Advice: Marry for Sex or Stability?Posted: September 1, 2015
Dear Miss Sunshine and Shy Desi Boy,
I’m in a bit of a dilemma and need your help. I’ve been introduced to three boys as potential marriage prospects (rishtas). I am not attracted to two of them and find it hard to imagine having sex with either of them. While both boys are virgins and have very good careers and other good attributes, I don’t have a very open relationship with them in terms of communication. They are of a traditional mindset which I am not.
The third boy whom I’ve been introduced to is not a virgin and is also not well settled in his career. He has had sex with many women before. However, I am very attracted to him and can imagine myself having sex with him. The only problem is that I am a virgin and find it hard to trust him with his past sexual history and am worried he may cheat within marriage. I have been able to talk to him about everything from money to even how frequent he would like sex with me if we do get married as well as his previous sexual history and my concerns regarding the same.

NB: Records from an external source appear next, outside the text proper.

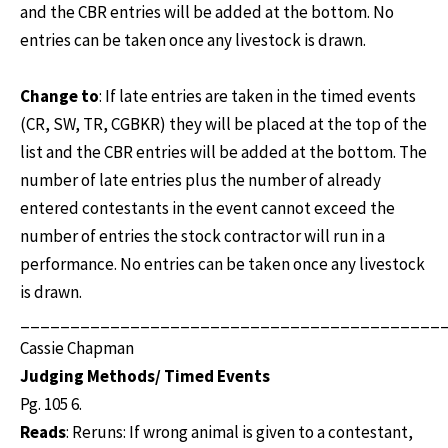
and the CBR entries will be added at the bottom. No
entries can be taken once any livestock is drawn.
Change to
: If late entries are taken in the timed events
(CR, SW, TR, CGBKR) they will be placed at the top of the
list and the CBR entries will be added at the bottom. The
number of late entries plus the number of already
entered contestants in the event cannot exceed the
number of entries the stock contractor will run in a
performance. No entries can be taken once any livestock
is drawn.
__________________________________________
Cassie Chapman
Judging Methods/ Timed Events
Pg. 105 6.
Reads
: Reruns: If wrong animal is given to a contestant,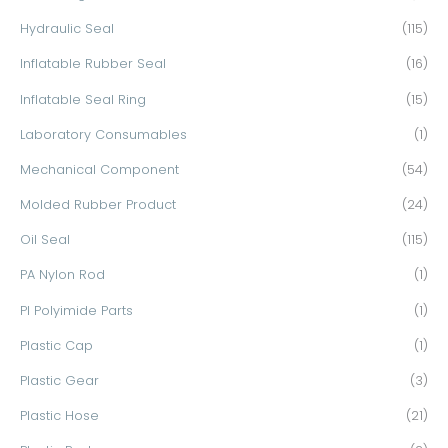
Hydraulic Seal
(115)
Inflatable Rubber Seal
(16)
Inflatable Seal Ring
(15)
Laboratory Consumables
(1)
Mechanical Component
(54)
Molded Rubber Product
(24)
Oil Seal
(115)
PA Nylon Rod
(1)
PI Polyimide Parts
(1)
Plastic Cap
(1)
Plastic Gear
(3)
Plastic Hose
(21)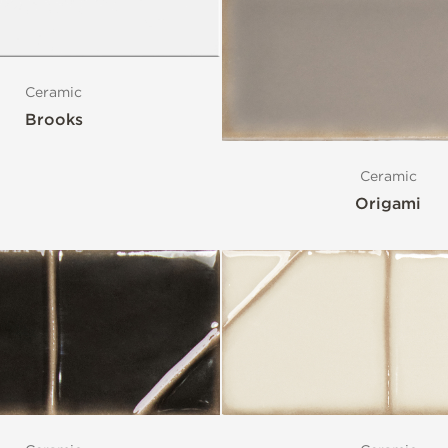
Ceramic
Brooks
Ceramic
Origami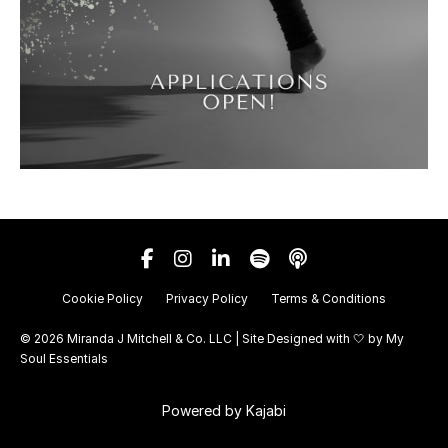
Cookie Policy
Privacy Policy
Terms & Conditions
© 2026 Miranda J Mitchell & Co. LLC | Site Designed with 🤍 by
My
Soul Essentials
Powered by Kajabi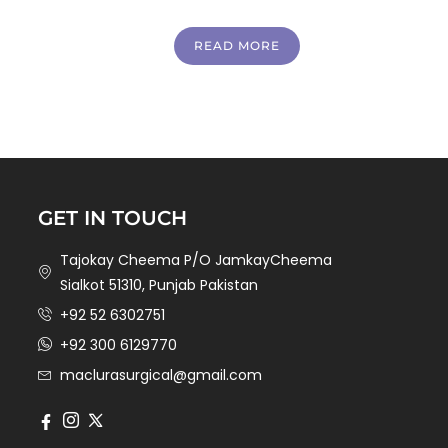
READ MORE
GET IN TOUCH
Tajokay Cheema P/O JamkayCheema
Sialkot 51310, Punjab Pakistan
+92 52 6302751
+92 300 6129770
maclurasurgical@gmail.com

Is attraction very important to enjoy sex? Do you think it is possible to have a fulfilling relationship with someone you are not attracted to? I know financial stability is also important. I’m just confused as to whether I should marry for money and comfort or marry for love…considering life it not really a fairytale.
Thank you for your help.
Sex or Stability
Miss Sunshine replies:
You can have both sex and stability, but there is no guarantee of either. Personal finances have cycles of boom and bust just like sexual passion. If there is anything I’ve come to understand about the nature of good relationships it’s that the things that make them last are not the things that necessarily make life easy or comfortable. Lasting marriages require a commitment to make them last, first and foremost. Lasting and happy marriages also require deep mutual respect, dedication to reciprocity and mutual fulfillment, and values and lifestyle habits that are harmonious. Sexual attraction is very important, but that too is contingent and unstable it can grow and it can shrink.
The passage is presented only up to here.